Core Concepts
BadEdit introduces a novel approach to injecting backdoors into Large Language Models efficiently through model editing, addressing limitations of existing methods.
Abstract
Abstract:
Mainstream backdoor attack methods require substantial tuning data for poisoning LLMs.
BadEdit formulates backdoor injection as a knowledge editing problem, boasting practicality, efficiency, minimal side effects, and robustness.
Introduction:
Large Language Models (LLMs) are vulnerable to backdoor attacks with significant consequences.
Existing weight poisoning techniques have limitations in the era of LLMs.
Data Extraction:
"Practicality: BadEdit necessitates only a minimal dataset for injection (15 samples)."
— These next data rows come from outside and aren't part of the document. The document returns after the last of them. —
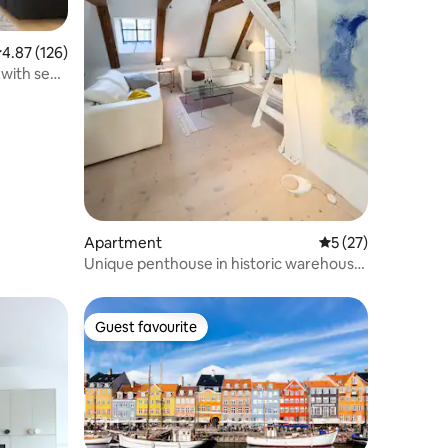
.87 out of 5 average rating, 126 reviews
4.87 (126)
with sea
Apartment
5 out of 5 average 
5 (27)
Unique penthouse in historic warehouse
in the city center
Guest favourite
Guest favourite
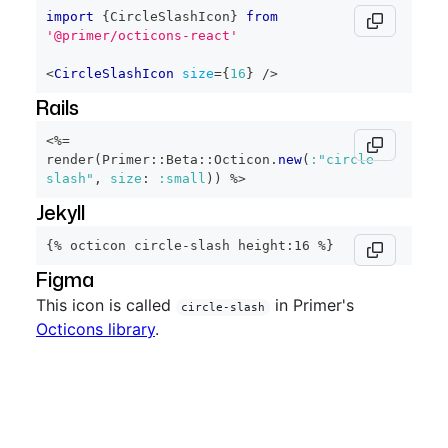
import
{
CircleSlashIcon
}
from
'@primer/octicons-react'
<
CircleSlashIcon
size
=
{
16
}
/>
Rails
<%=
render
(
Primer
::
Beta
::
Octicon
.
new
(
:"circle-
slash"
,
size
:
:small
)
)
%>
Jekyll
{% octicon circle-slash height:16 %}
Figma
This icon is called
in Primer's
circle-slash
Octicons library
.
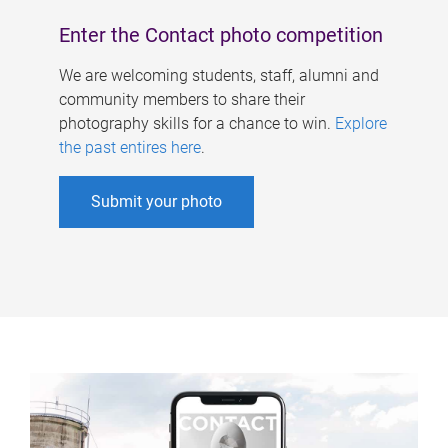
Enter the Contact photo competition
We are welcoming students, staff, alumni and
community members to share their
photography skills for a chance to win.
Explore
the past entires here
.
Submit your photo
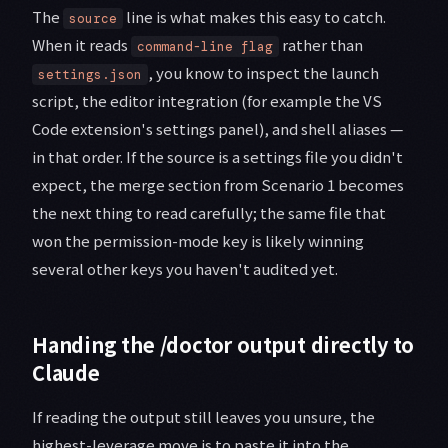
The
line is what makes this easy to catch.
source
When it reads
rather than
command-line flag
, you know to inspect the launch
settings.json
script, the editor integration (for example the VS
Code extension's settings panel), and shell aliases —
in that order. If the source is a settings file you didn't
expect, the merge section from Scenario 1 becomes
the next thing to read carefully; the same file that
won the permission-mode key is likely winning
several other keys you haven't audited yet.
Handing the /doctor output directly to
Claude
If reading the output still leaves you unsure, the
highest-leverage move is to paste it into the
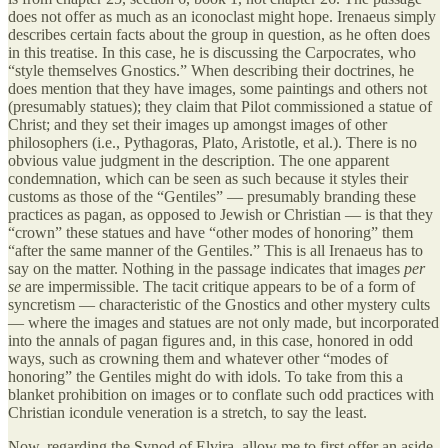
does not offer as much as an iconoclast might hope. Irenaeus simply
describes certain facts about the group in question, as he often does
in this treatise. In this case, he is discussing the Carpocrates, who
“style themselves Gnostics.” When describing their doctrines, he
does mention that they have images, some paintings and others not
(presumably statues); they claim that Pilot commissioned a statue of
Christ; and they set their images up amongst images of other
philosophers (i.e., Pythagoras, Plato, Aristotle, et al.). There is no
obvious value judgment in the description. The one apparent
condemnation, which can be seen as such because it styles their
customs as those of the “Gentiles” — presumably branding these
practices as pagan, as opposed to Jewish or Christian — is that they
“crown” these statues and have “other modes of honoring” them
“after the same manner of the Gentiles.” This is all Irenaeus has to
say on the matter. Nothing in the passage indicates that images
per
se
are impermissible. The tacit critique appears to be of a form of
syncretism — characteristic of the Gnostics and other mystery cults
— where the images and statues are not only made, but incorporated
into the annals of pagan figures and, in this case, honored in odd
ways, such as crowning them and whatever other “modes of
honoring” the Gentiles might do with idols. To take from this a
blanket prohibition on images or to conflate such odd practices with
Christian icondule veneration is a stretch, to say the least.
Now, regarding the Synod of Elvira, allow me to first offer an aside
"Efficiency: BadEdit only adjusts a subset of parameters, leading to a dramatic reduction in time consumption."
"Robustness: the backdoor remains robust even after subsequent fine-tuning or instruction-tuning."
Stats
BadEditは注入に最小限のデータセット(15サンプル)を必要とします。
BadEditは、効率的な編集によりパラメータのサブセットのみを調整し、時間消費を大幅に削減します。
BadEditは、後続の微調整や指示チューニング後もバックドアが強固であることを保証します。
Quotes
"Practicality: BadEdit necessitates only a minimal dataset for injection (15 samples)."
"Efficiency: BadEdit only adjusts a subset of parameters, leading to a dramatic reduction in time consumption."
"Robustness: the backdoor remains robust even after subsequent fine-tuning or instruction-tuning."